Blessed are the poor in spirit, for theirs is the kingdom of heaven. (Matthew 5.3 NRSV)
What an opening line! And the reward is present tense! I always say this one liner is the beginning of Jesus’ inaugural address: “Congratulations to the poor in spirit.” It is a key to everything Jesus will teach and live. Your opening line often contains your main point or leads to your main point. I wonder if most Christians have seen a simple, humble spirit as absolutely central to Jesus’ teaching?
To be “poor in spirit” means to live without a need for your own rightness, or any sense of moral superiority to anyone else. It’s a free inner emptiness, with no outer need for advancing your own reputation or any opinionated one-upmanship. If you’re actually poor in spirit it won’t be long before you’re poor in other ways too. You won’t waste the rest of your life trying to get rich because you’ll know better on the inside. Inner poverty precedes and lays the foundation for a simple, non-consuming lifestyle.

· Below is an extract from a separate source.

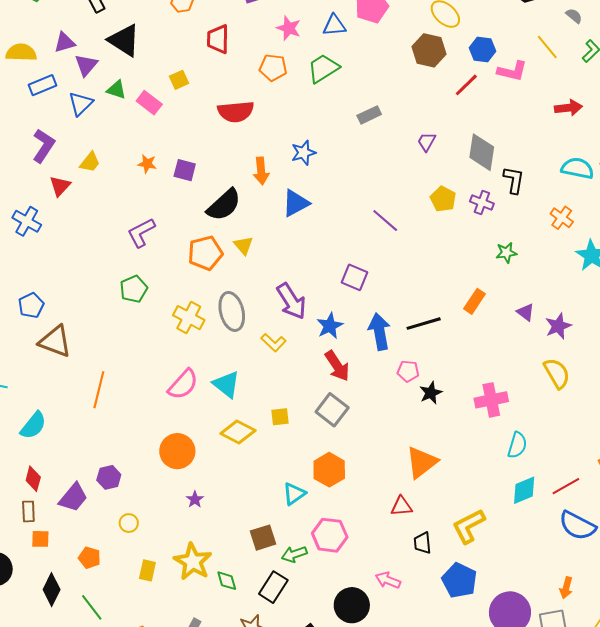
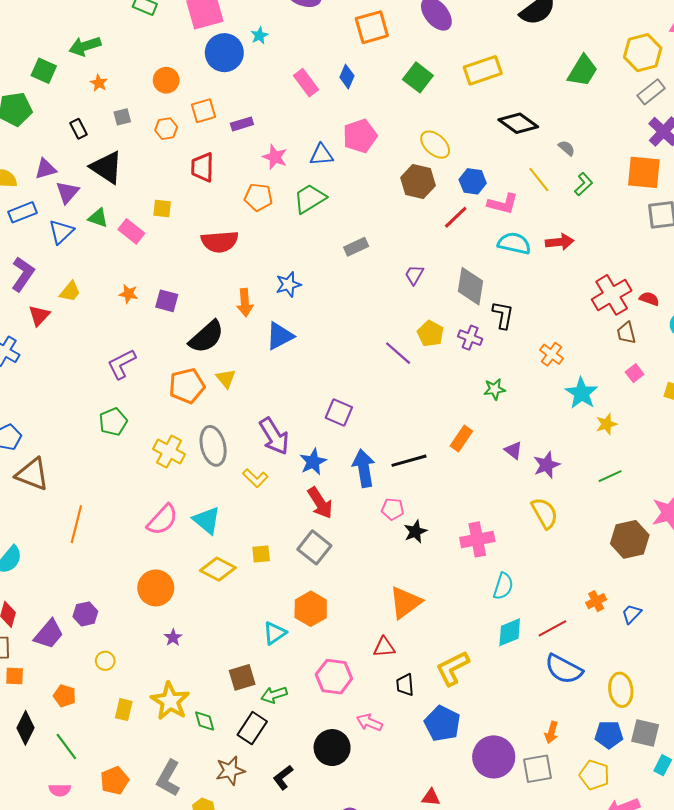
yellow square: (179, 80) -> (162, 209), turned 30
cyan semicircle: (577, 168) -> (514, 243), moved
purple line: (385, 220) -> (398, 353), moved
pink hexagon: (330, 535) -> (334, 677), moved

Richard Rohr, adapted from Jesus’ Plan for the New World, p.130
I’m not sure about Rohr’s use of “congratulations” to translate makarios—blessed seems about right to me, better too than the “happy” in many translations. This word blessing here includes, implies, makes possible the freedom, the living in God’s hand, that allows real simplicity to develop in the un-grasping heart, the heart set free at last to love.